As Bishop Desmond Tutu of South Africa explained: he supports divestment from Israel because Apartheid systems and racism need to be challenged anywhere they occur and particularly if they are funded by our taxes.
I spent over one hour talking to the handful of protestors outside the conference. I challenged them to public debates but unfortunately they refused. Since they were from outside of Duke, perhaps those at Duke or in the local Jewish federations who made statements condemning the PSM conference would take the challenge to have a public dialogue. Since I consider North Carolina my second home, I am happy to travel for this.

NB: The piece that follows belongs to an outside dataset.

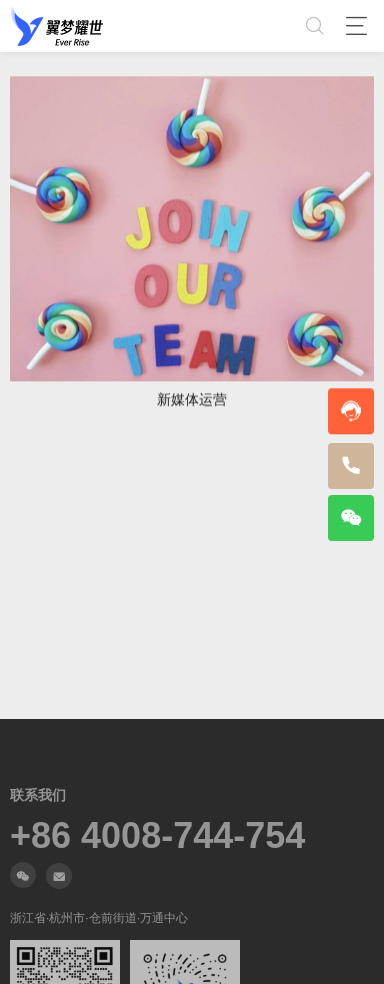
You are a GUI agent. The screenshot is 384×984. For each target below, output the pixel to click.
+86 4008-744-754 (157, 836)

In my latest book, I articulate a vision for peace based on justice is a transformation of Israel to a state for its citizens and using the Universal Declaration of Human Rights as a guiding principle. I explain in detail why there was never a real “two-state” solution and there will never be one; it is analogous to attempts by South African whites to solve the black problem by creating Bantustans. The admixture of populations, the plight of refugees, and the limited natural resources are but the tip of the iceberg. The crux is and remains the exclusivist ideology of Zionism. The transformation, to a post-Zionist discourse will happen. The question is will it happen peacefully as in South Africa with divestments and boycotts. Transformation does not mean "annihilation of Israel". In fact, the reverse is true as everyone recognizes that the direction of the past few decades (based on a racist ideology of injustice, hate and "separation") would only lead to more violence and bloodshed. If apartheid was the problem in South Africa, it surely cannot be a solution in Israel/Palestine.